Ketika rasa bosan hebat melanda, pintu ruang Jing Wushuang tiba-tiba diketuk beberapa kali. Seiring suara pintu terbuka, suara seorang wanita yang lembut juga terdengar masuk. "Nona Jing, ini saya Ibu Wu. Saya masuk ya."
Ibu Wu? Gumam Jing Wushuang dalam hati saat mengingat sesuatu. Sepertinya Mu Jinchen menyuruh seseorang untuk datang menjaganya.
Jing Wushuang melihat Ibu Wu masuk dan meletakkan barang bawaannya, dia juga tersenyum dan berkata, "Tuan Mu menyuruh saya datang untuk menjaga Nona Jing. Tidak kaget kalau Tuan Mu menyuruh saya kemari, ternyata yang dijaga adalah seorang wanita secantik Nona."

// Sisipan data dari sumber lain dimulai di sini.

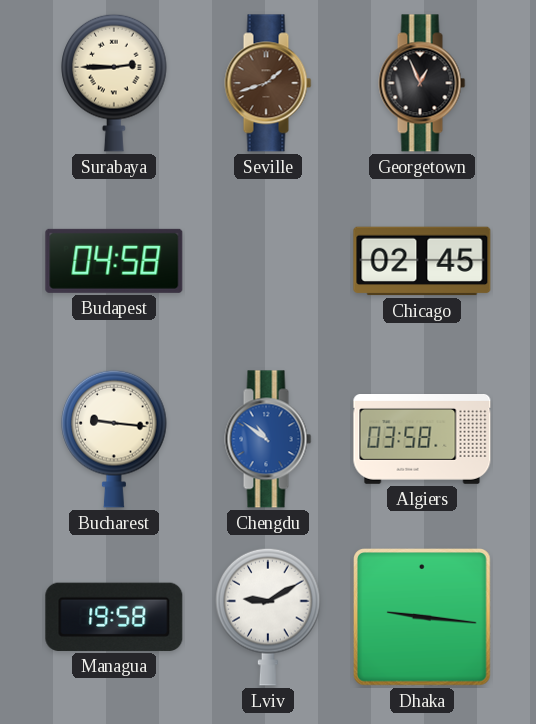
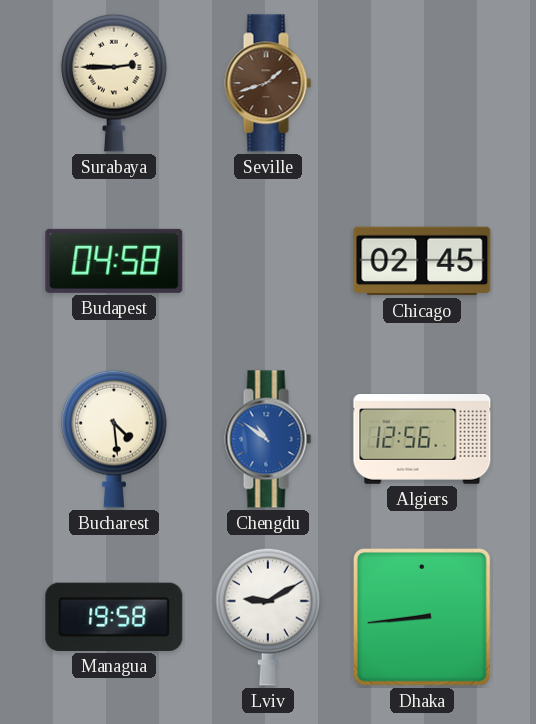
Georgetown: 12:56 -> none
Bucharest: 9:16 -> 4:29
Algiers: 03:58 -> 12:56
Dhaka: 9:16 -> 8:44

"Halo, Ibu Wu. Maaf telah merepotkanmu." Entah mengapa, melihat seorang wanita ramah paruh baya dengan senyum yang menyenangkan membuat Jing Wushuang merasa hangat. Dia tidak menolaknya, justru menyuruh Ibu Wu untuk tetap tinggal.
"Nona Jing tidak perlu sungkan. Teman dari Tuan Mu juga adalah prioritas untuk saya. Jarang sekali Tuan Mu memerhatikan temannya."

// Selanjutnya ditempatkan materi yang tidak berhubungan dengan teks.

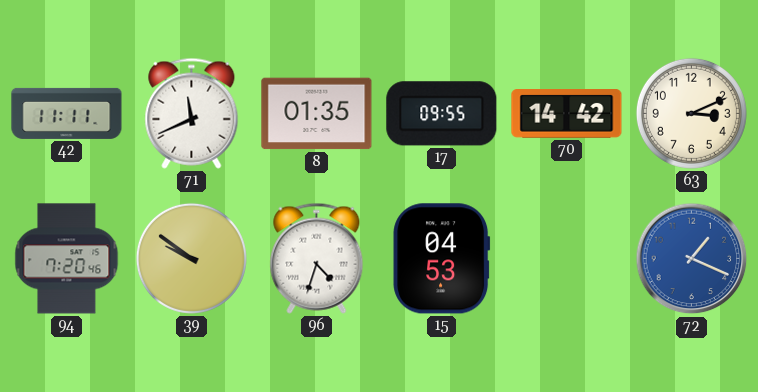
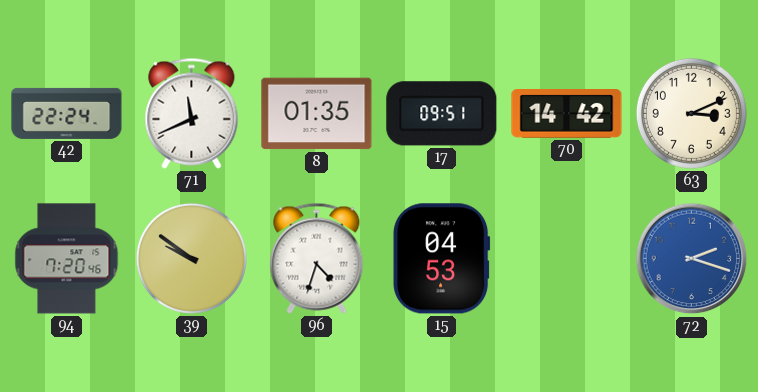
42: 11:11 -> 22:24
17: 09:55 -> 09:51
72: 1:19 -> 2:18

Jing Wushuang menjawab dengan hangat, "Ibu Wu salah paham. Aku bukan teman dari Tuan Mu. Aku adalah bawahannya."
"Iya deh iya, bawahan. Meskipun bawahan tapi seorang bawahan yang unik. Tuan Mu sejak awal tidak pernah memerhatikan bawahannya."
"..." Jing Wushuang benar-benar merasa kalau dia tidak menjelaskan dengan benar alasannya ini.
Ibu Wu menuangkan bubur hangat dari termos ke mangkuk dan meletakkan sebuah meja kecil di hadapan Jing Wushuang. "Nona, cepat makan ini. Ini adalah bubur ubi, sangat bagus untuk perut. Namun, tadi waktunya terbatas, aku sudah merebusnya, lalu menuangkannya ke dalam sini untuk kembali merebusnya. Dengan begitu buburnya sudah matang sempurna sekarang."
Melihat asap bubur yang mengepul di dalam mangkuk membuat Jing Wushuang ingin segera memakannya. Dia mengambil sendok dan menyendok sedikit bubur itu, lalu dia mengarahkan ke bibirnya dan meniupnya beberapa kali. Dia yang tidak sabar pun akhirnya menyendokkan bubur itu ke mulutnya. Tekstur bubur yang lembut memang sangat luar biasa.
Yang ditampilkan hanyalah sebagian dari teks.